[Start of Attachment]

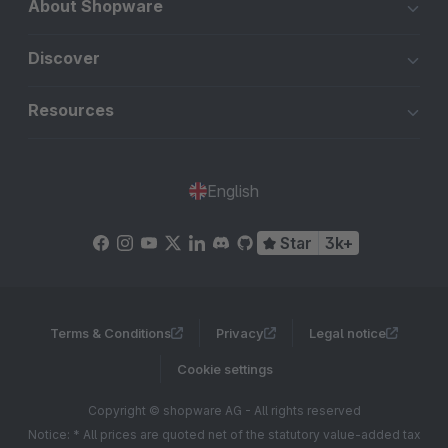
About Shopware
Discover
Resources
English
Star
3k+
Terms & Conditions
Privacy
Legal notice
Cookie settings
Copyright © shopware AG - All rights reserved
Notice: * All prices are quoted net of the statutory value-added tax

[End of Attachment]

Task to carry out
Give the records above again verbatim, pictures omitted.

Solution to this task
About Shopware
Discover
Resources
English
Star
3k+
Terms & Conditions
Privacy
Legal notice
Cookie settings
Copyright © shopware AG - All rights reserved
Notice: * All prices are quoted net of the statutory value-added tax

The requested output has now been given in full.